Exercise | Work out the number of lines below containing the word "Explore" and give nothing besides it.

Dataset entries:

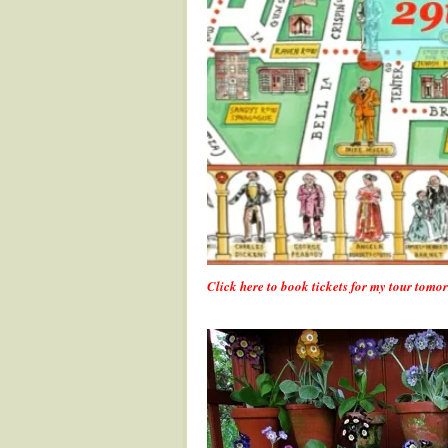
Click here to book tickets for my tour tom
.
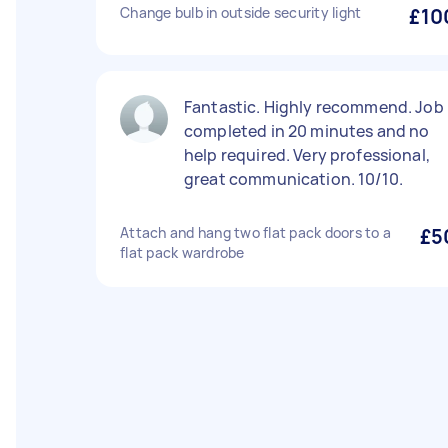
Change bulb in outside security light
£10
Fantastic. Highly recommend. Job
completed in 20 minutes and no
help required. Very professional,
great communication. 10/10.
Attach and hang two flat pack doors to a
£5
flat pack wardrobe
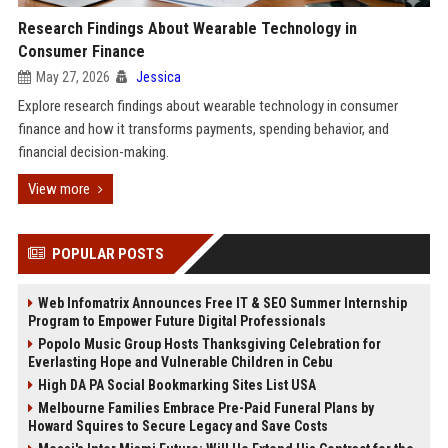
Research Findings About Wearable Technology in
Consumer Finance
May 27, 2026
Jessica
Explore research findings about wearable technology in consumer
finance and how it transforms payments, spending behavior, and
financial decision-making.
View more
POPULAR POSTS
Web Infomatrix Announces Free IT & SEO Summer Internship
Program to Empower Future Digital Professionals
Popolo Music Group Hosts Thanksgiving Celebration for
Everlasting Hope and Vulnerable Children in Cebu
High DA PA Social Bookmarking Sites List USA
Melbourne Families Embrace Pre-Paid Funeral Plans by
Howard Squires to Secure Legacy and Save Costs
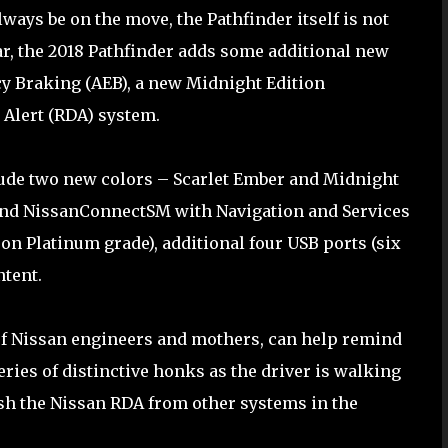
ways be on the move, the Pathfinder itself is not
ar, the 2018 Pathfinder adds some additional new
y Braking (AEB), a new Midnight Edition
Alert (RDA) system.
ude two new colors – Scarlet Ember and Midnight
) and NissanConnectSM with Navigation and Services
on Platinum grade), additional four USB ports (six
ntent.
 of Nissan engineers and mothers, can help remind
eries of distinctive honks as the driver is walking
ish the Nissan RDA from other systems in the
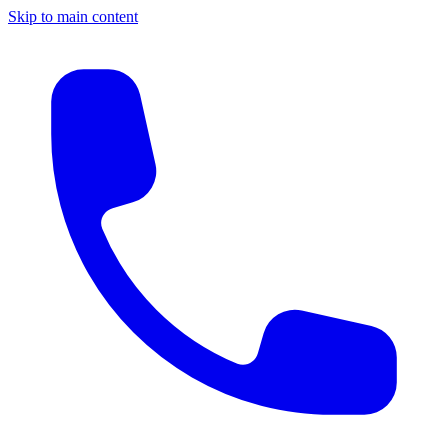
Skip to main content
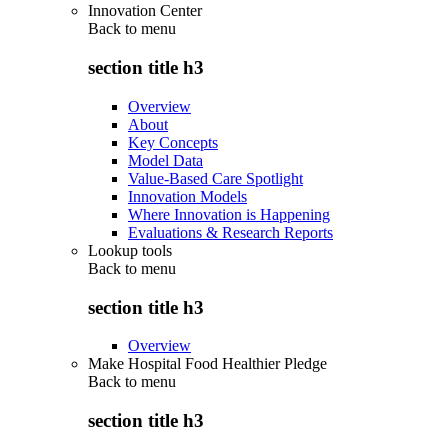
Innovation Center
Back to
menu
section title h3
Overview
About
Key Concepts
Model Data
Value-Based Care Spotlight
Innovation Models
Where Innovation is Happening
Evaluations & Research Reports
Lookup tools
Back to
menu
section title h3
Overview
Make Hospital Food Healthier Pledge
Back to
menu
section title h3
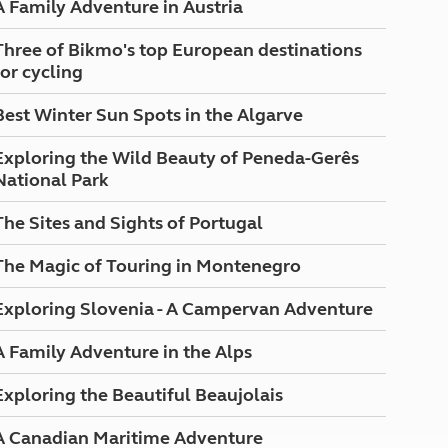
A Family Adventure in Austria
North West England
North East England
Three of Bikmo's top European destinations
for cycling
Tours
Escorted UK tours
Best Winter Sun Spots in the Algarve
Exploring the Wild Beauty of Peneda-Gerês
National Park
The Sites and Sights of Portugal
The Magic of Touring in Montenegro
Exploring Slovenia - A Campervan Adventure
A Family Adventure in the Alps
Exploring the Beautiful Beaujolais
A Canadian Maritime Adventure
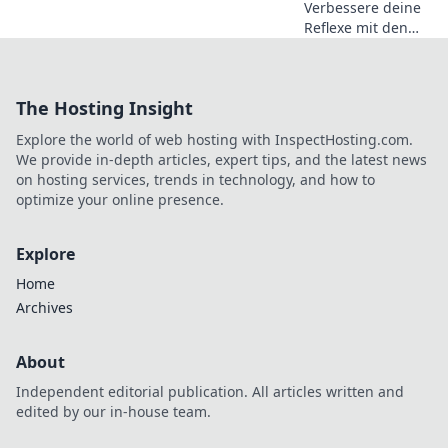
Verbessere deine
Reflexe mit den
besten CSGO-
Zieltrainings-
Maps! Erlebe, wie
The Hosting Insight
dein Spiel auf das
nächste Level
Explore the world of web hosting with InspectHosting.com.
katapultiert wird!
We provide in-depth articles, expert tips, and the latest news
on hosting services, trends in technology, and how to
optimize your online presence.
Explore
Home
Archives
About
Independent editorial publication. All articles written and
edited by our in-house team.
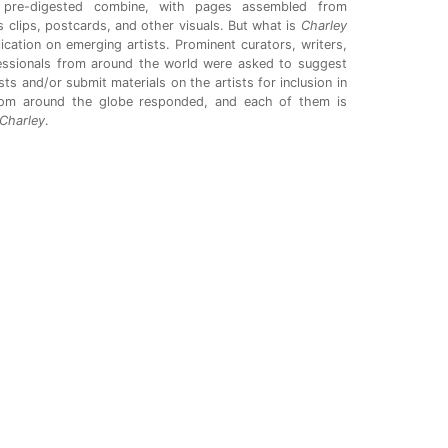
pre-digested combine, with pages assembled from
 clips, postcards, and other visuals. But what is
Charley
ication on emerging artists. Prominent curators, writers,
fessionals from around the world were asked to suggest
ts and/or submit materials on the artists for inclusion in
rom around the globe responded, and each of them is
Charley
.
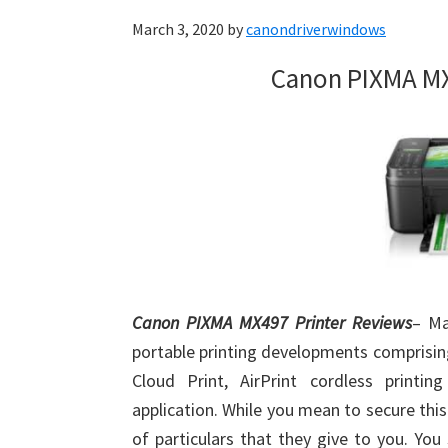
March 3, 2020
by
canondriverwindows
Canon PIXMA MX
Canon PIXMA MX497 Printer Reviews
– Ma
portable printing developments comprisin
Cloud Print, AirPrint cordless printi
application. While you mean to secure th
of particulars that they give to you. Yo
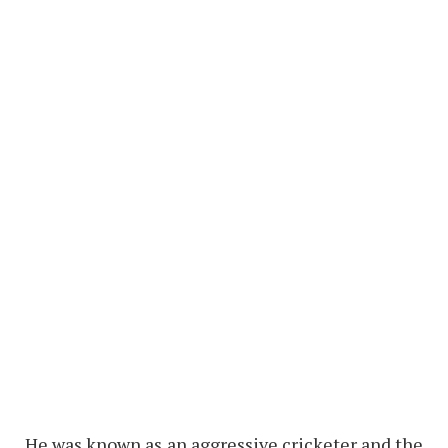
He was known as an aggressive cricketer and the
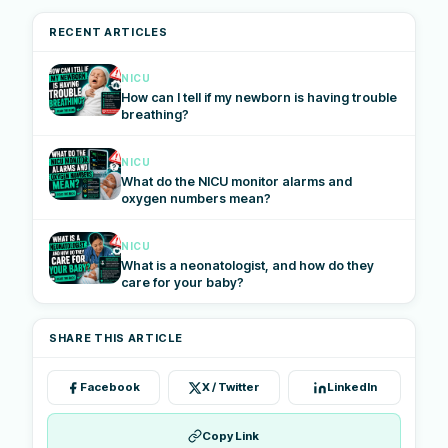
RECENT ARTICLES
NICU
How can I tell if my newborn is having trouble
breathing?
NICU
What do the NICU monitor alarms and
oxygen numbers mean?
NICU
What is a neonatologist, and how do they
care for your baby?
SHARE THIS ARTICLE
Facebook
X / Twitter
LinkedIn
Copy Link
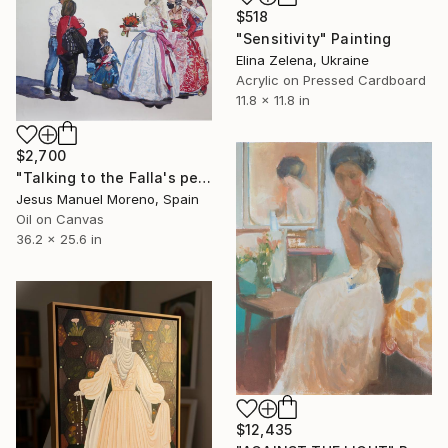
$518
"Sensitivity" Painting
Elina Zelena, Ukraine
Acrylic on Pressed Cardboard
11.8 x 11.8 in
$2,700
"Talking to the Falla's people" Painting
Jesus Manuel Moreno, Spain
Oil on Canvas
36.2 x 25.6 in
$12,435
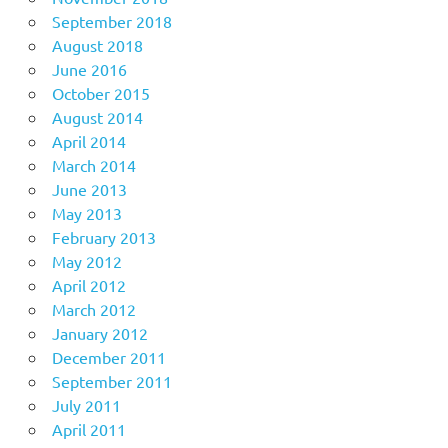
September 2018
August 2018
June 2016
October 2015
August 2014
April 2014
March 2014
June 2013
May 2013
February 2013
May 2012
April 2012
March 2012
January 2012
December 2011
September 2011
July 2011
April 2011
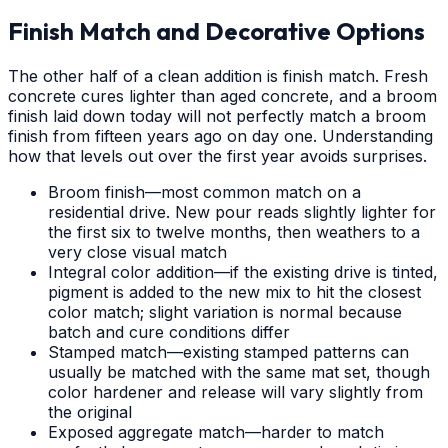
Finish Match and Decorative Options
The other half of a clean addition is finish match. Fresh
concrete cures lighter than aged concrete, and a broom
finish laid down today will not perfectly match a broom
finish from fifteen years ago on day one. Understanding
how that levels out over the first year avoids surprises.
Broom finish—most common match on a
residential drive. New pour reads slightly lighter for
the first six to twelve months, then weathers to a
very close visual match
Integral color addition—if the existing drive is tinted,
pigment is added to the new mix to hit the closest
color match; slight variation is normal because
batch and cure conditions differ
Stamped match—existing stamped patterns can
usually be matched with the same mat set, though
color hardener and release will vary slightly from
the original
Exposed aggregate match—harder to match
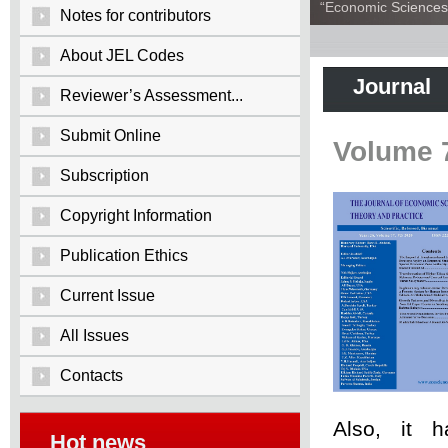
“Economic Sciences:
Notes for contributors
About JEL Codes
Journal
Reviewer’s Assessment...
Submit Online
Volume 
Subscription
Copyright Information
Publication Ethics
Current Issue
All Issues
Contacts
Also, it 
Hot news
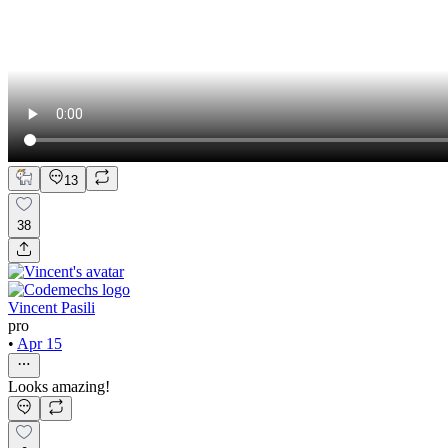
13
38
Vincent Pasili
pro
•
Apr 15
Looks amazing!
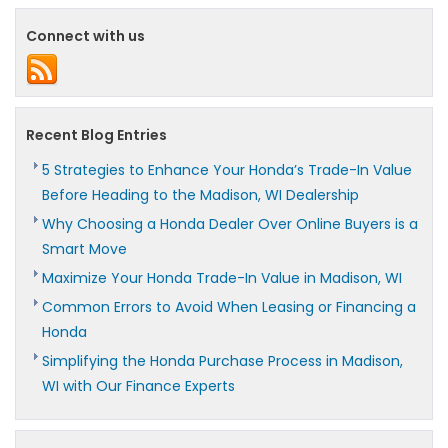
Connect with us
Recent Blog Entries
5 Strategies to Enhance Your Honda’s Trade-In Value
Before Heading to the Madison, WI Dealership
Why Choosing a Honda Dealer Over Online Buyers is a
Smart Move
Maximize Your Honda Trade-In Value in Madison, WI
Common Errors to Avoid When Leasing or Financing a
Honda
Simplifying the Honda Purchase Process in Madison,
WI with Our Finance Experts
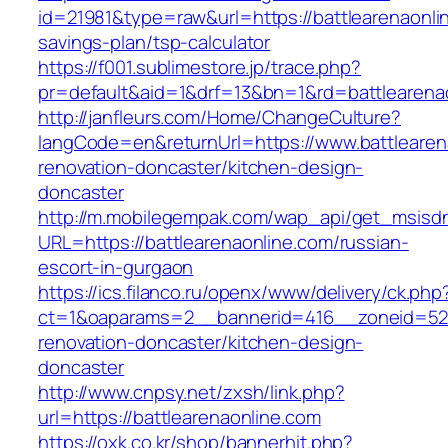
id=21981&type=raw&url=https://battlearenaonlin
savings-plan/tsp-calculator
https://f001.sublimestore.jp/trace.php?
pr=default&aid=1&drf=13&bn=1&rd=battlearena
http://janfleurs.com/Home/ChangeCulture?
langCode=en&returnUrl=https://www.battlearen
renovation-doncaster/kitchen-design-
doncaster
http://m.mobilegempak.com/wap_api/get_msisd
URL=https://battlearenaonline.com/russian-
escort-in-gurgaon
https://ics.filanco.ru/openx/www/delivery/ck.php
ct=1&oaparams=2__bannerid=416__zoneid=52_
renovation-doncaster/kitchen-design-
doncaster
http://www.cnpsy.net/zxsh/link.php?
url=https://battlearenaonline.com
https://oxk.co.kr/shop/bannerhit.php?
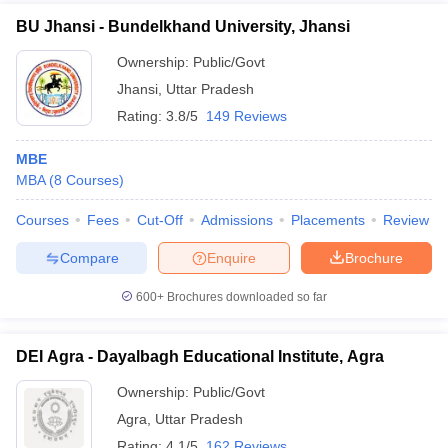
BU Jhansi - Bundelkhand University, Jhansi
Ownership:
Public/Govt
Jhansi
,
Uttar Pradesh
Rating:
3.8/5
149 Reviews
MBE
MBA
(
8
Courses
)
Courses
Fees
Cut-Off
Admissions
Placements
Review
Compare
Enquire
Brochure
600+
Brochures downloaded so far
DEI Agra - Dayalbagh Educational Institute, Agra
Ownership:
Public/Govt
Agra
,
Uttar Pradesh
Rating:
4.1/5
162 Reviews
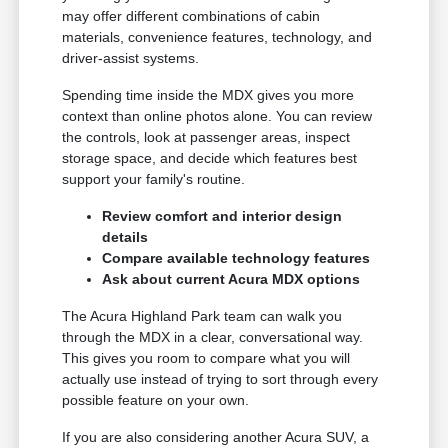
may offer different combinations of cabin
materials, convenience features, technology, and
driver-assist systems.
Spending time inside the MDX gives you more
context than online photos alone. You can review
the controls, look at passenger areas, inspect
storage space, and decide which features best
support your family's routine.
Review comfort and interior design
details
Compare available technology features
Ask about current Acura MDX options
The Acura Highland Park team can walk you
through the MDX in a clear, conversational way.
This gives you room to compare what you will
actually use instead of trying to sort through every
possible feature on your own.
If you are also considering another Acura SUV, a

Response | 3